Inclusion and exclusion criteria
Eligible participants were adults aged 18 to 80 years who provided informed consent and were physically able to perform the movements required for compression pressure measurements. Exclusion criteria comprised lack of consent or inability to provide consent, medical contraindications to compression therapy (including chronic heart failure NYHA class III, severe peripheral arterial disease with ankle artery pressure <50 mmHg, and cardiovascular events within the past 6 months), pregnancy or breastfeeding, symptoms of dizziness or unsteadiness, and pre-existing conditions affecting the lower extremities such as chronic venous insufficiency, lipedema, or lymphedema.
Study products
Stocking manufacturers with the corresponding models of selected medical compression stockings.
Pressure measurement procedure
A total of 320 measurement cycles were conducted according to a standardized sequence of movements. For each compression stocking and participant, pressure values were recorded at measuring sites B, B1, C, and D under the following conditions: at rest in the supine position, at rest in the standing position, during active dorsal extension of the ankle while seated, and while performing toe-stands in the upright position (Figure 1).

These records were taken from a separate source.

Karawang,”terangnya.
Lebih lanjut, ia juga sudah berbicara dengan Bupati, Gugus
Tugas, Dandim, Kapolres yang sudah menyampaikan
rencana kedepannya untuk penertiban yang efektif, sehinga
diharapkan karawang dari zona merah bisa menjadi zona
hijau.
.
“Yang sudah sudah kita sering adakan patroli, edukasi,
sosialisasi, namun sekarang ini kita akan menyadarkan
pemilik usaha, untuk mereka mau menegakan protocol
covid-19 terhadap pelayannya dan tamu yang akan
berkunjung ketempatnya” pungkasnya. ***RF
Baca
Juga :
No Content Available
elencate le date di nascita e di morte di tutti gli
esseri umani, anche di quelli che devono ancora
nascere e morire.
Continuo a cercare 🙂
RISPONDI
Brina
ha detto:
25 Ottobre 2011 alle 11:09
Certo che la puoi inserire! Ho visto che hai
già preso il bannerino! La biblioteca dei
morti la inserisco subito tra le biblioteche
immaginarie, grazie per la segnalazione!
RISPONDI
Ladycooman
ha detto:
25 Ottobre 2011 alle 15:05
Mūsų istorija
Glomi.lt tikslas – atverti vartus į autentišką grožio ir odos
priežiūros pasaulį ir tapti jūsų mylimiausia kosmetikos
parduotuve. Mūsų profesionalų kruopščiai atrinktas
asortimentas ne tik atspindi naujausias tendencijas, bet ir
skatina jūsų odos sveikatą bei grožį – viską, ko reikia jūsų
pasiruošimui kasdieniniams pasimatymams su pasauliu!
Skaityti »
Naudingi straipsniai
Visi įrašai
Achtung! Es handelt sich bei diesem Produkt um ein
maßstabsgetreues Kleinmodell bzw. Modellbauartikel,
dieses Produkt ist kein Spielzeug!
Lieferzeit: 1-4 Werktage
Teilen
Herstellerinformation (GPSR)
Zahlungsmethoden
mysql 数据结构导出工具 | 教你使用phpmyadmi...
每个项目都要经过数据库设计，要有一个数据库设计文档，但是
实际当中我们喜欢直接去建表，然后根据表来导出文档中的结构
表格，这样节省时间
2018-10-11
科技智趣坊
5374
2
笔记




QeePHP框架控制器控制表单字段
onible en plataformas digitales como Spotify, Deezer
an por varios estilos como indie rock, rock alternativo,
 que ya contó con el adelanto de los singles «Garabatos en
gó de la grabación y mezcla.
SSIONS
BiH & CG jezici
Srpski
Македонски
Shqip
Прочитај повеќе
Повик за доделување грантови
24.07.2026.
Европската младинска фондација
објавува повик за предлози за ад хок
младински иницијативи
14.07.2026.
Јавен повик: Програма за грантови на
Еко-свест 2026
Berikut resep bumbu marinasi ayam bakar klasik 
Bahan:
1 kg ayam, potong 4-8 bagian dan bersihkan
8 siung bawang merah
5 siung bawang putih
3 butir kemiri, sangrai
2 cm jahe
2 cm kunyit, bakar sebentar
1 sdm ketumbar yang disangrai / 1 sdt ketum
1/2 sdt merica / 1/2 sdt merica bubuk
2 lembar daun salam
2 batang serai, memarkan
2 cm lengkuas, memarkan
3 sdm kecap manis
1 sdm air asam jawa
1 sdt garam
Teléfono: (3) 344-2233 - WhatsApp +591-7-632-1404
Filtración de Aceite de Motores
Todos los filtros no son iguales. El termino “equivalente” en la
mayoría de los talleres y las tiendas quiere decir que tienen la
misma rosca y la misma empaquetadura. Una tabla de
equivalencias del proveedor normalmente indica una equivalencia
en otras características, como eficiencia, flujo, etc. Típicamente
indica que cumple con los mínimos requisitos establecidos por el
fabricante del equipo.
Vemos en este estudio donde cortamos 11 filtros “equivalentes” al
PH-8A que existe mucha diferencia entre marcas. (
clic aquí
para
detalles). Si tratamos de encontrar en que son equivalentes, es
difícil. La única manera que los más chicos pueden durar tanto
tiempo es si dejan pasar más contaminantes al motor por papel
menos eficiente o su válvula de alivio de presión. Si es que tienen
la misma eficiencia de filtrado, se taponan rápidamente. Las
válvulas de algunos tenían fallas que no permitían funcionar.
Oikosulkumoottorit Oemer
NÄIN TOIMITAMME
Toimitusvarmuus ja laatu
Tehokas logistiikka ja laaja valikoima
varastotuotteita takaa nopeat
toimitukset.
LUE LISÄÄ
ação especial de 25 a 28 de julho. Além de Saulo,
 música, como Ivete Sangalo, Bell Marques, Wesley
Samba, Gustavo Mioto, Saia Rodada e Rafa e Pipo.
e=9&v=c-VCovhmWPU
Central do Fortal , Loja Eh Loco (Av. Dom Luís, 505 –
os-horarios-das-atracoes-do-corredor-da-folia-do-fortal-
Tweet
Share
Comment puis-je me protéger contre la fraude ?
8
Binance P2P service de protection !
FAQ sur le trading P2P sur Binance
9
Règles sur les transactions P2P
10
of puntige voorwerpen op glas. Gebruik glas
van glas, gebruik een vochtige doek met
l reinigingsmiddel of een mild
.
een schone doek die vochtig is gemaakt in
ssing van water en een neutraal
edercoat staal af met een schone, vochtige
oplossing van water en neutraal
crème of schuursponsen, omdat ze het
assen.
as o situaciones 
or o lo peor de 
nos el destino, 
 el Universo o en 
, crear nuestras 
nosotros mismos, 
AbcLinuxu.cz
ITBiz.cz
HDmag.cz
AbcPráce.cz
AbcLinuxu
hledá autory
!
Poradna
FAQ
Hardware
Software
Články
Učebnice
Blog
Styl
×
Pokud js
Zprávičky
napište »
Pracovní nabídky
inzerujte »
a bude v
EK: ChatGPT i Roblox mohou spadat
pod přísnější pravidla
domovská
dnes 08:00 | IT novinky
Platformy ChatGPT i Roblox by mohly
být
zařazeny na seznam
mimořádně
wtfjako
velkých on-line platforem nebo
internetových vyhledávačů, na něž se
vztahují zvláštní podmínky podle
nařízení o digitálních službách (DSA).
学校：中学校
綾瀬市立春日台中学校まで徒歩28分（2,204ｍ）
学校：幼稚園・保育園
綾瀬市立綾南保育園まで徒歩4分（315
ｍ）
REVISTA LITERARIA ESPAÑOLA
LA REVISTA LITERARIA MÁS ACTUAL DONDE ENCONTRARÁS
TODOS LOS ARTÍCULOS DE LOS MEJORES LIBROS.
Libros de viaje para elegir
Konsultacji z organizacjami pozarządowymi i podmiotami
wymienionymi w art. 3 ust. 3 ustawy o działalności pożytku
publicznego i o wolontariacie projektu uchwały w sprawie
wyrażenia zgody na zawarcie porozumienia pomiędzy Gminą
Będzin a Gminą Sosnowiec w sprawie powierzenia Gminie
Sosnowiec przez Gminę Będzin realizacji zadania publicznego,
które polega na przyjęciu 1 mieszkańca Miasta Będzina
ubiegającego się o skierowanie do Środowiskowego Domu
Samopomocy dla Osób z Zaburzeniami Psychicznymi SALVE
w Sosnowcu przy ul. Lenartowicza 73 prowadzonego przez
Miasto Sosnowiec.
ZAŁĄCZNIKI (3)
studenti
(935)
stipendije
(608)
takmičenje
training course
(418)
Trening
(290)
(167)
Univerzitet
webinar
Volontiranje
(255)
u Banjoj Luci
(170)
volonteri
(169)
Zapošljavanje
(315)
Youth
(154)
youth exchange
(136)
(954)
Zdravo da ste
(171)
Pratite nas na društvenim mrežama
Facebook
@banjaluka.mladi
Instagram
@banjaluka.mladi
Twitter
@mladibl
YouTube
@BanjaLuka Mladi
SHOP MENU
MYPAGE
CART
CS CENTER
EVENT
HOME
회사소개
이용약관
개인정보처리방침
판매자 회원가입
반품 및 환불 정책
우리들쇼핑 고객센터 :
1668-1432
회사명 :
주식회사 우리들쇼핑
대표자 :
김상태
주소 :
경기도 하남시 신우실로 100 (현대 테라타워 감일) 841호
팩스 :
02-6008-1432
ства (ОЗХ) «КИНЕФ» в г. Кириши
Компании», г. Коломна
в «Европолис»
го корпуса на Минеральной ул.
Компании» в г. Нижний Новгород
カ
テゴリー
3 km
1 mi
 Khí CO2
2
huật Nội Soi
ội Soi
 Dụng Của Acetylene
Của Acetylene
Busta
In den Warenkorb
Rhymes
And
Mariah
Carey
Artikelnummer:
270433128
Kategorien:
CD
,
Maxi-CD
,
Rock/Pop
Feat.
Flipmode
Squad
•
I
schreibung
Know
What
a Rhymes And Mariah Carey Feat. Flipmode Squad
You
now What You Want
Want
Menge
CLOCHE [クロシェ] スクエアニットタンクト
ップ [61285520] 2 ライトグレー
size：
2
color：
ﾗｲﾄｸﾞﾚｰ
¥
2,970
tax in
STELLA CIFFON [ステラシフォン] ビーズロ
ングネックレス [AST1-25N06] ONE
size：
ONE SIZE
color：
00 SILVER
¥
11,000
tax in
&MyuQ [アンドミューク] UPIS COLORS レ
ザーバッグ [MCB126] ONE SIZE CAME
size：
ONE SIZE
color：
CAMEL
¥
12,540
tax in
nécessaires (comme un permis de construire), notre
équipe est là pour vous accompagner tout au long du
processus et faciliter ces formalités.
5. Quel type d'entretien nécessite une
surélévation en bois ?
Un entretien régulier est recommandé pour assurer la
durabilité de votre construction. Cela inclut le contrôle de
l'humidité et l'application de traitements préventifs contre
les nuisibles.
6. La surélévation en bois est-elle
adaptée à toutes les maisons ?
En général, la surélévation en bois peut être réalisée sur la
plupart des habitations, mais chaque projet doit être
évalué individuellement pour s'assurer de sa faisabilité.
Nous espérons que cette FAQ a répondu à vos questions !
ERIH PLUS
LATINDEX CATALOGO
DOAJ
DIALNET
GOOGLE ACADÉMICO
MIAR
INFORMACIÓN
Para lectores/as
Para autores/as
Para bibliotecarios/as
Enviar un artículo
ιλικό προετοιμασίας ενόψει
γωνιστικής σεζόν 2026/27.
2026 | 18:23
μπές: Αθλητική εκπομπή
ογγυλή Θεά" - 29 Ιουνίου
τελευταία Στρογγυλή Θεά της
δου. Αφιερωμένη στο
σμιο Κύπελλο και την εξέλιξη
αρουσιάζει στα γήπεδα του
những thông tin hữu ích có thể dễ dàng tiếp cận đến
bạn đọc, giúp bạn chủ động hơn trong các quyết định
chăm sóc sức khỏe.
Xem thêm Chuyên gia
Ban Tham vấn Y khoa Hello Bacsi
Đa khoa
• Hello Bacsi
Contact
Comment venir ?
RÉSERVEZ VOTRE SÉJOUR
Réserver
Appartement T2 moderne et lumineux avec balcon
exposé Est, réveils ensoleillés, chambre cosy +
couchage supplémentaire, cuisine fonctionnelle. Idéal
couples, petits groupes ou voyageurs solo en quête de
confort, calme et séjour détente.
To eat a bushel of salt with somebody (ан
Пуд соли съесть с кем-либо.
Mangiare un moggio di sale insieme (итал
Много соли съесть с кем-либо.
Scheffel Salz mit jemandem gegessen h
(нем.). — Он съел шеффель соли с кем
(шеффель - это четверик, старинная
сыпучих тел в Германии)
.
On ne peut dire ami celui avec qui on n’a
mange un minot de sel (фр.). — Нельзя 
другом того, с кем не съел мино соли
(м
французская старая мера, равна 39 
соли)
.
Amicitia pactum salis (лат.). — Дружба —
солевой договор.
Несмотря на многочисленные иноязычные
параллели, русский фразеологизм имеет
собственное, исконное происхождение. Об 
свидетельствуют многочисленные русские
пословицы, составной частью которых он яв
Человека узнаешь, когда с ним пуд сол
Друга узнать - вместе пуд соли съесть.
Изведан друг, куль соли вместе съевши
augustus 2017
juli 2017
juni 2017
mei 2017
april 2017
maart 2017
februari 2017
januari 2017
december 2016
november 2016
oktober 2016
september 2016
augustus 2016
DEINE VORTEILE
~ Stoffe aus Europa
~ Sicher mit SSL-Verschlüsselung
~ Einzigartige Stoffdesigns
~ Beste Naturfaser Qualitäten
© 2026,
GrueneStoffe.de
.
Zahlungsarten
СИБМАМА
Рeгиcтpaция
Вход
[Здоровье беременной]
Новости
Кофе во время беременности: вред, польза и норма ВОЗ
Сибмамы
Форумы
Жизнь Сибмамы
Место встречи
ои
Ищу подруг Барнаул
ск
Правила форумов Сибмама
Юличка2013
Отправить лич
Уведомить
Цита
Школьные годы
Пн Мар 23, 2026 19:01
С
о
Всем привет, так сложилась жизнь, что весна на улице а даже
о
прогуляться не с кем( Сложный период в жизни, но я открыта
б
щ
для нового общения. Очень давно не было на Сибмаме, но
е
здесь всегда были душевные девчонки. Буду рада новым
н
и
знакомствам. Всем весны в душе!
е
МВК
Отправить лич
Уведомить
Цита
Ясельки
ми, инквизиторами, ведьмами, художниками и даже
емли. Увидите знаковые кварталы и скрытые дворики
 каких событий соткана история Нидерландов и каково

All measurements and the application of the compression stockings were performed by the same trained investigator to ensure consistency. Participants were blinded to the specific compression stocking model being tested in each cycle. Pressure data were collected using the PicoPress® system (Microlab, Padova, Italy). At the beginning of the measurement series, pressure sensors were affixed once to the right lower extremity of each participant at measurement points B, B1, C, and D. The sensors remained in place throughout all eight measurement cycles to maintain positional accuracy and avoid variability. To don and doff the stockings, the “Doff'N'Donner” aid (Sigvaris, Memmingen, Germany) was used, as its rolling mechanism minimized disturbance of the attached pressure sensors. After each new stocking was applied, probe placement was verified, and care was taken to ensure the fabric was evenly applied without folds or creases.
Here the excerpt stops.